Cornish Al on our trip to The Hague in August 2003

 

The river, the symbol of a journey between worlds.

The Homeric river Styx across which Charon, the ferryman, would carry dead souls to Hades.

The river in John Bunyan’s allegory Pilgrim’s Progress which represented death, through which Christian must journey to reach the new Jerusalem.

And the Amsterdam canal.

PFFC’s trip to the Hague was to be a cultural watershed. The new young members of the squad – Kieran, Gibbo, Bruce et al (that’s al, not Al) – enjoyed the football, enjoyed a beer, enjoyed the accommodation at the squat and its seemingly bottomless fridge of Carlsberg, but seemed bemused at the cultural aspects of the trip.

They stared in disbelief at a ranting Dutch poet providing post-match cultural entertainment and failed to turn up for a trip around the Orange Museum, a museum devoted largely to the Dutch tradition of losing on penalties; a tradition which PFFC had perpetuated with some well taken penalties in the shoot-out, including a tulip buster from the clogs of Gibbo.

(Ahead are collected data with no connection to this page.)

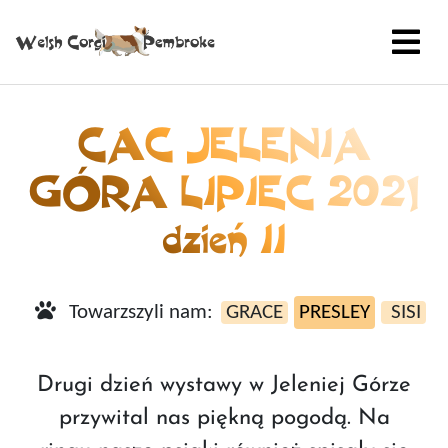
CAC JELENIA
GÓRA LIPIEC 2021
dzień II
Towarzszyli nam:
GRACE
PRESLEY
SISI
Drugi dzień wystawy w Jeleniej Górze
przywital nas piękną pogodą. Na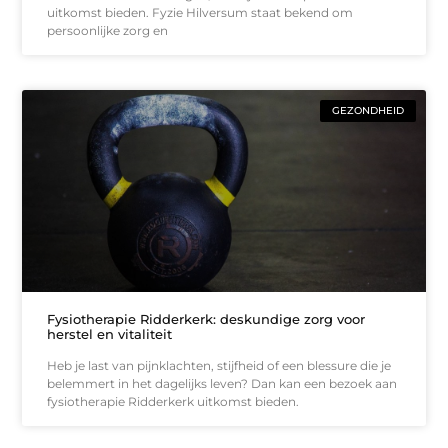
uitkomst bieden. Fyzie Hilversum staat bekend om
persoonlijke zorg en
GEZONDHEID
Fysiotherapie Ridderkerk: deskundige zorg voor
herstel en vitaliteit
Heb je last van pijnklachten, stijfheid of een blessure die je
belemmert in het dagelijks leven? Dan kan een bezoek aan
fysiotherapie Ridderkerk uitkomst bieden.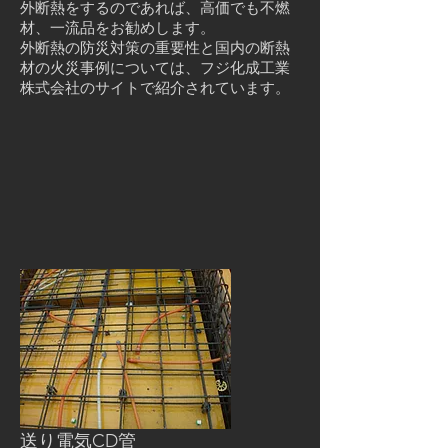
外断熱をするのであれば、高価でも不燃
材、一流品をお勧めします。
外断熱の防災対策の重要性と国内の断熱
材の火災事例については、フジ化成工業
株式会社のサイトで紹介されています。
送り電気CD管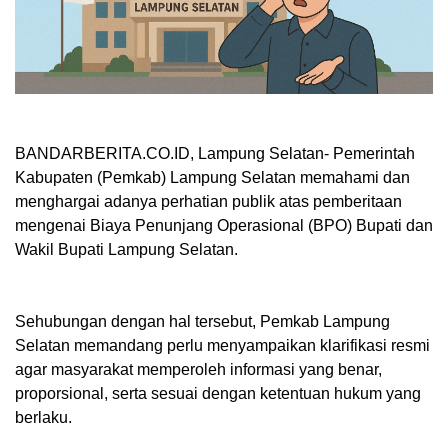
BANDARBERITA.CO.ID, Lampung Selatan
- Pemerintah
Kabupaten (Pemkab) Lampung Selatan memahami dan
menghargai adanya perhatian publik atas pemberitaan
mengenai Biaya Penunjang Operasional (BPO) Bupati dan
Wakil Bupati Lampung Selatan.
Sehubungan dengan hal tersebut, Pemkab Lampung
Selatan memandang perlu menyampaikan klarifikasi resmi
agar masyarakat memperoleh informasi yang benar,
proporsional, serta sesuai dengan ketentuan hukum yang
berlaku.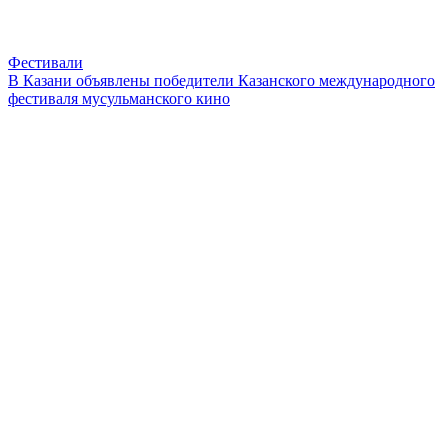
Фестивали
В Казани объявлены победители Казанского международного
фестиваля мусульманского кино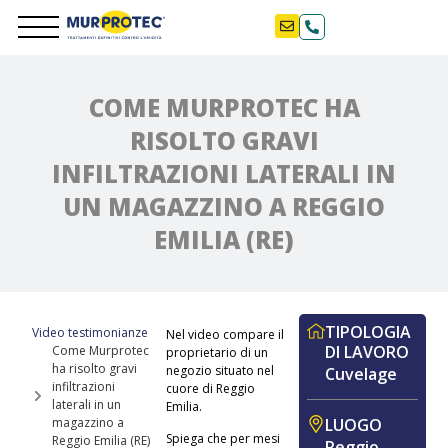
COME MURPROTEC HA
RISOLTO GRAVI
INFILTRAZIONI LATERALI IN
UN MAGAZZINO A REGGIO
EMILIA (RE)
TIPOLOGIA
Video testimonianze
Nel video compare il
DI LAVORO
Come Murprotec
proprietario di un
ha risolto gravi
negozio situato nel
Cuvelage
infiltrazioni
cuore di Reggio
laterali in un
Emilia.
LUOGO
magazzino a
Spiega che per mesi
Reggio Emilia (RE)
Reggio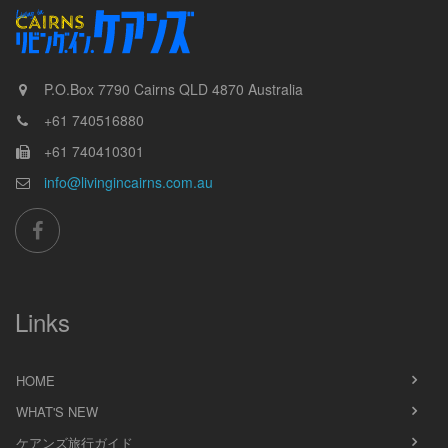
P.O.Box 7790
Cairns
QLD
4870
Australia
+61 740516880
+61 740410301
info@livingincairns.com.au
Links
HOME
WHAT'S NEW
ケアンズ旅行ガイド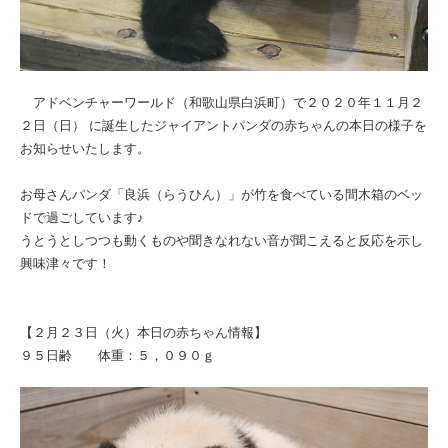
アドベンチャーワールド（和歌山県白浜町）で２０２０年１１月２
２日（日） に誕生したジャイアントパンダの赤ちゃんの本日の様子を
お知らせいたします。
お母さんパンダ「良浜（らうひん）」が竹を食べている間木箱のベッ
ドで過ごしています♪
うとうとしつつも動くものや聞きなれない音が聞こえると反応を示し
興味津々です！
【２月２３日（火）本日の赤ちゃん情報】
９５日齢 体重：５，０９０ｇ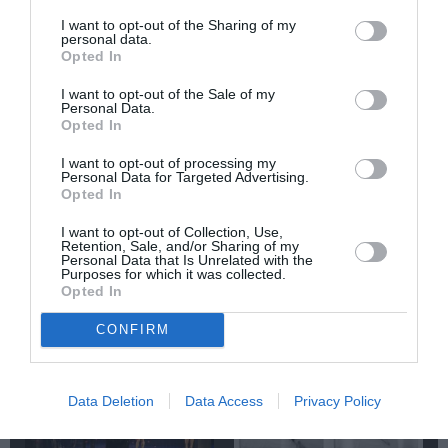
I want to opt-out of the Sharing of my
Newsletter
personal data.
Opted In
Κάθε βδομάδα στο e-mail σας τα τελευταία νέα για
την Τέχνη και τον Πολιτισμό!
I want to opt-out of the Sale of my
Personal Data.
Opted In
I want to opt-out of processing my
Personal Data for Targeted Advertising.
Opted In
Ακολουθήστε το Culturenow.gr
I want to opt-out of Collection, Use,
Retention, Sale, and/or Sharing of my
Personal Data that Is Unrelated with the
Purposes for which it was collected.
Opted In
Σχετικά Άρθρα
CONFIRM
Data Deletion
Data Access
Privacy Policy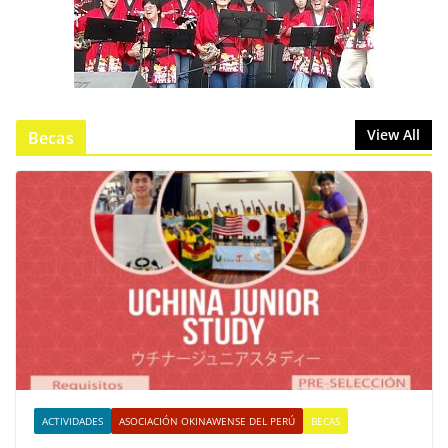
View All
Becas
ACTIVIDADES
ASOCIACIÓN OKINAWENSE DEL PERÚ
BECAS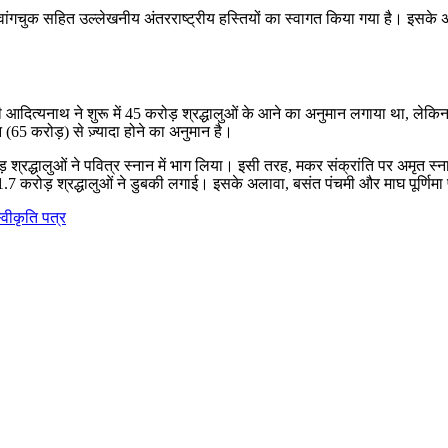
वांगचुक सहित उल्लेखनीय अंतरराष्ट्रीय हस्तियों का स्वागत किया गया है। इसके अ
गी आदित्यनाथ ने शुरू में 45 करोड़ श्रद्धालुओं के आने का अनुमान लगाया था, ले
65 करोड़) से ज़्यादा होने का अनुमान है।
 श्रद्धालुओं ने पवित्र स्नान में भाग लिया। इसी तरह, मकर संक्रांति पर अम
 1.7 करोड़ श्रद्धालुओं ने डुबकी लगाई। इसके अलावा, बसंत पंचमी और माघ पूर्णिम
्वीकृति पत्र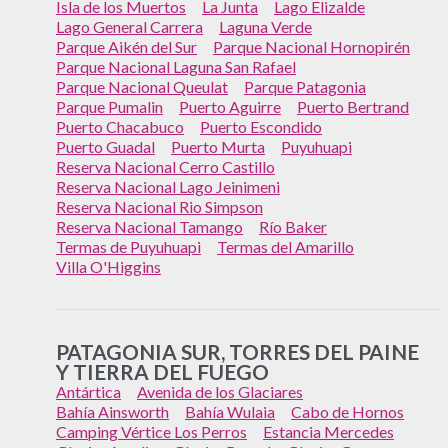
Isla de los Muertos
La Junta
Lago Elizalde
Lago General Carrera
Laguna Verde
Parque Aikén del Sur
Parque Nacional Hornopirén
Parque Nacional Laguna San Rafael
Parque Nacional Queulat
Parque Patagonia
Parque Pumalin
Puerto Aguirre
Puerto Bertrand
Puerto Chacabuco
Puerto Escondido
Puerto Guadal
Puerto Murta
Puyuhuapi
Reserva Nacional Cerro Castillo
Reserva Nacional Lago Jeinimeni
Reserva Nacional Rio Simpson
Reserva Nacional Tamango
Río Baker
Termas de Puyuhuapi
Termas del Amarillo
Villa O'Higgins
PATAGONIA SUR, TORRES DEL PAINE
Y TIERRA DEL FUEGO
Antártica
Avenida de los Glaciares
Bahía Ainsworth
Bahía Wulaia
Cabo de Hornos
Camping Vértice Los Perros
Estancia Mercedes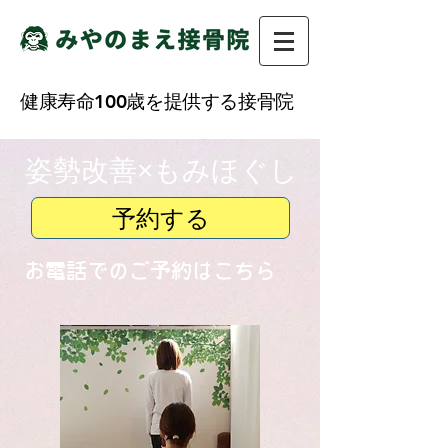
健康寿命100歳を提供する接骨院​
​姿勢改善×もみほぐし
予約する
​お電話でのご予約はこちら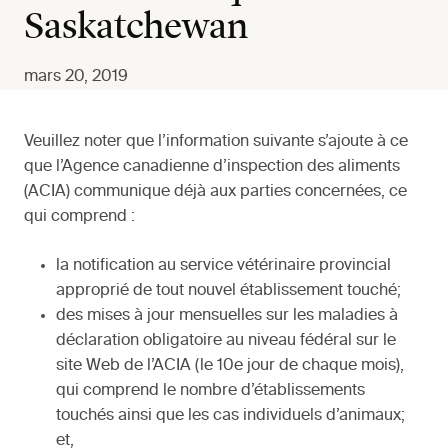
Saskatchewan
mars 20, 2019
Veuillez noter que l’information suivante s’ajoute à ce
que l’Agence canadienne d’inspection des aliments
(ACIA) communique déjà aux parties concernées, ce
qui comprend :
la notification au service vétérinaire provincial
approprié de tout nouvel établissement touché;
des mises à jour mensuelles sur les maladies à
déclaration obligatoire au niveau fédéral sur le
site Web de l’ACIA (le 10e jour de chaque mois),
qui comprend le nombre d’établissements
touchés ainsi que les cas individuels d’animaux;
et,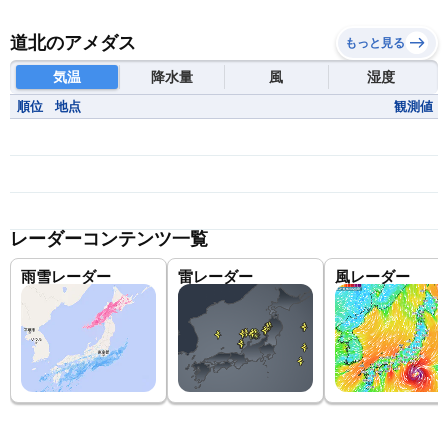
道北のアメダス
もっと見る
気温
降水量
風
湿度
順位
地点
観測値
レーダーコンテンツ一覧
雨雪レーダー
雷レーダー
風レーダー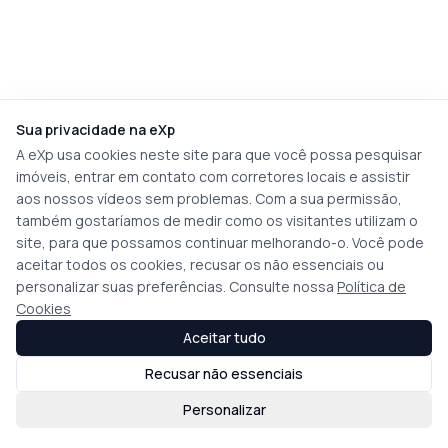
Sua privacidade na eXp
A eXp usa cookies neste site para que você possa pesquisar
imóveis, entrar em contato com corretores locais e assistir
aos nossos vídeos sem problemas. Com a sua permissão,
também gostaríamos de medir como os visitantes utilizam o
site, para que possamos continuar melhorando-o. Você pode
aceitar todos os cookies, recusar os não essenciais ou
personalizar suas preferências. Consulte nossa
Política de
Cookies
Aceitar tudo
Recusar não essenciais
Personalizar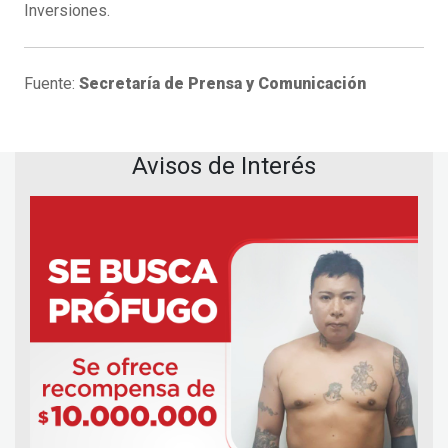
Inversiones.
Fuente:
Secretaría de Prensa y Comunicación
Avisos de Interés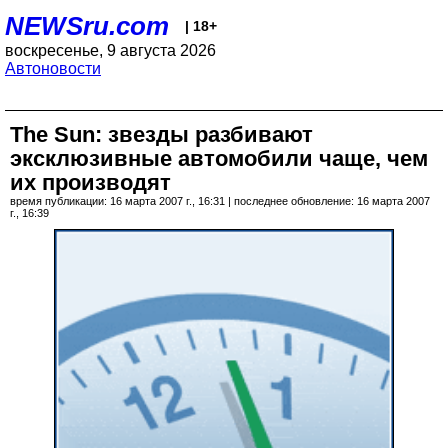
NEWSru.com
| 18+
воскресенье, 9 августа 2026
Автоновости
The Sun: звезды разбивают
эксклюзивные автомобили чаще, чем
их производят
время публикации: 16 марта 2007 г., 16:31 | последнее обновление: 16 марта 2007
г., 16:39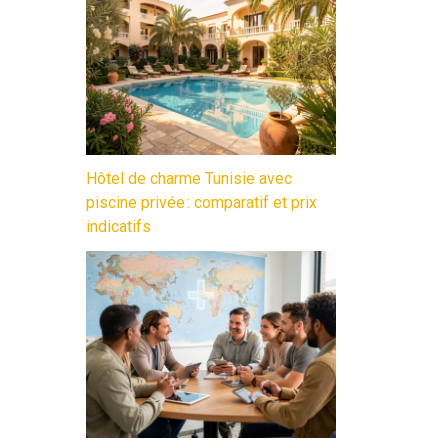
Hôtel de charme Tunisie avec
piscine privée : comparatif et prix
indicatifs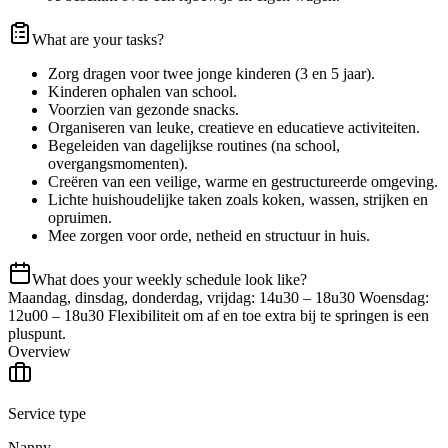
What are your tasks?
Zorg dragen voor twee jonge kinderen (3 en 5 jaar).
Kinderen ophalen van school.
Voorzien van gezonde snacks.
Organiseren van leuke, creatieve en educatieve activiteiten.
Begeleiden van dagelijkse routines (na school,
overgangsmomenten).
Creëren van een veilige, warme en gestructureerde omgeving.
Lichte huishoudelijke taken zoals koken, wassen, strijken en
opruimen.
Mee zorgen voor orde, netheid en structuur in huis.
What does your weekly schedule look like?
Maandag, dinsdag, donderdag, vrijdag: 14u30 – 18u30 Woensdag:
12u00 – 18u30 Flexibiliteit om af en toe extra bij te springen is een
pluspunt.
Overview
Service type
Nanny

But the fact that there was indeed a journey to a new cultural world yet to be undertaken by these bemused youngsters was seen most clearly on the Amsterdam canal. As the Gaffer, Al and Rob the Cat cruised the canal, sipping red wine and enjoying live jazz (with Charon crooning tunes from the great American songbook), the culturally dead souls of these young players were seen wandering aimlessly along the river bank.

But the journey had begun. New cultural life has been breathed into these young souls. The same players have since enjoyed the Chairman’s treatise on the rise and fall of the Roman Empire given in the eternal city itself, and interviewed the Sicilian star of Visconti’s ‘La Terra Trema’ in the very town where she went in front of the camera in 1948.

PFFC’s unique mix of football and culture now appears safe in the hands of these new journeyers across the cultural canal.